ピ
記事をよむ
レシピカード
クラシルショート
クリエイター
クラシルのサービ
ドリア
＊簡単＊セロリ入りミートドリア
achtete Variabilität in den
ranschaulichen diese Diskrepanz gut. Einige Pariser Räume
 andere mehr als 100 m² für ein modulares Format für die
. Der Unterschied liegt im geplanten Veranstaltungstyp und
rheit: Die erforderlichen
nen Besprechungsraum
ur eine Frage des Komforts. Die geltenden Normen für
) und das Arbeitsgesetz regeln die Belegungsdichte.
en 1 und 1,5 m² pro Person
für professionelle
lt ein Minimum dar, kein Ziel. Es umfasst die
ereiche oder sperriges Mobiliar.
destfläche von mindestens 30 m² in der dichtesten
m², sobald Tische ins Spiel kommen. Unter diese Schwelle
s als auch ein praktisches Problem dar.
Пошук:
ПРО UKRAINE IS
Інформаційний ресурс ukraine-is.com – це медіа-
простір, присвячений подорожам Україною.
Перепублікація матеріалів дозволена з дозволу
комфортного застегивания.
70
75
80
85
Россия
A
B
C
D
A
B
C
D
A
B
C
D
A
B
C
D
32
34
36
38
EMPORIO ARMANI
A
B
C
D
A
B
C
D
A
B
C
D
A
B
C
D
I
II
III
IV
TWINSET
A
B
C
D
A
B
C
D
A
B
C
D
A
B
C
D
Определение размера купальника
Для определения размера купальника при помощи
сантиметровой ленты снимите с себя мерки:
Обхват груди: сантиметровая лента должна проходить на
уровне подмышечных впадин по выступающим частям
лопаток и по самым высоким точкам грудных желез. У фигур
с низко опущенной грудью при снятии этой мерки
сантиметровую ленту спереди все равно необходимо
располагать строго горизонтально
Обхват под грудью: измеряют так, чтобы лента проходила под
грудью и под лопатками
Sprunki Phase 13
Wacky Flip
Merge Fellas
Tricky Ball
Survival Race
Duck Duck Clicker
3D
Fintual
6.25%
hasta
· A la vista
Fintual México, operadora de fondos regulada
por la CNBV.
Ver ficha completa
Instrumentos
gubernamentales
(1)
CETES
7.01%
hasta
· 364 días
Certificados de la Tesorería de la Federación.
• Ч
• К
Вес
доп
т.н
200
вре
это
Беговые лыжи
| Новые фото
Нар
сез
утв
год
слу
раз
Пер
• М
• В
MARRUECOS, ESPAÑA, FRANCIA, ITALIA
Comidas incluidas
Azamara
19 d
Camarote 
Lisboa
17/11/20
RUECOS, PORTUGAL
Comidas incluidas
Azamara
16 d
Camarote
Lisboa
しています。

============================================================

## TASK OBJECTIVE
Reply by returning the full set of records above exactly.

## YOUR RESPONSE
ピ
記事をよむ
レシピカード
クラシルショート
クリエイター
クラシルのサービ
ドリア
＊簡単＊セロリ入りミートドリア
achtete Variabilität in den
ranschaulichen diese Diskrepanz gut. Einige Pariser Räume
 andere mehr als 100 m² für ein modulares Format für die
. Der Unterschied liegt im geplanten Veranstaltungstyp und
rheit: Die erforderlichen
nen Besprechungsraum
ur eine Frage des Komforts. Die geltenden Normen für
) und das Arbeitsgesetz regeln die Belegungsdichte.
en 1 und 1,5 m² pro Person
für professionelle
lt ein Minimum dar, kein Ziel. Es umfasst die
ereiche oder sperriges Mobiliar.
destfläche von mindestens 30 m² in der dichtesten
m², sobald Tische ins Spiel kommen. Unter diese Schwelle
s als auch ein praktisches Problem dar.
Пошук:
ПРО UKRAINE IS
Інформаційний ресурс ukraine-is.com – це медіа-
простір, присвячений подорожам Україною.
Перепублікація матеріалів дозволена з дозволу
комфортного застегивания.
70
75
80
85
Россия
A
B
C
D
A
B
C
D
A
B
C
D
A
B
C
D
32
34
36
38
EMPORIO ARMANI
A
B
C
D
A
B
C
D
A
B
C
D
A
B
C
D
I
II
III
IV
TWINSET
A
B
C
D
A
B
C
D
A
B
C
D
A
B
C
D
Определение размера купальника
Для определения размера купальника при помощи
сантиметровой ленты снимите с себя мерки:
Обхват груди: сантиметровая лента должна проходить на
уровне подмышечных впадин по выступающим частям
лопаток и по самым высоким точкам грудных желез. У фигур
с низко опущенной грудью при снятии этой мерки
сантиметровую ленту спереди все равно необходимо
располагать строго горизонтально
Обхват под грудью: измеряют так, чтобы лента проходила под
грудью и под лопатками
Sprunki Phase 13
Wacky Flip
Merge Fellas
Tricky Ball
Survival Race
Duck Duck Clicker
3D
Fintual
6.25%
hasta
· A la vista
Fintual México, operadora de fondos regulada
por la CNBV.
Ver ficha completa
Instrumentos
gubernamentales
(1)
CETES
7.01%
hasta
· 364 días
Certificados de la Tesorería de la Federación.
• Ч
• К
Вес
доп
т.н
200
вре
это
Беговые лыжи
| Новые фото
Нар
сез
утв
год
слу
раз
Пер
• М
• В
MARRUECOS, ESPAÑA, FRANCIA, ITALIA
Comidas incluidas
Azamara
19 d
Camarote 
Lisboa
17/11/20
RUECOS, PORTUGAL
Comidas incluidas
Azamara
16 d
Camarote
Lisboa
しています。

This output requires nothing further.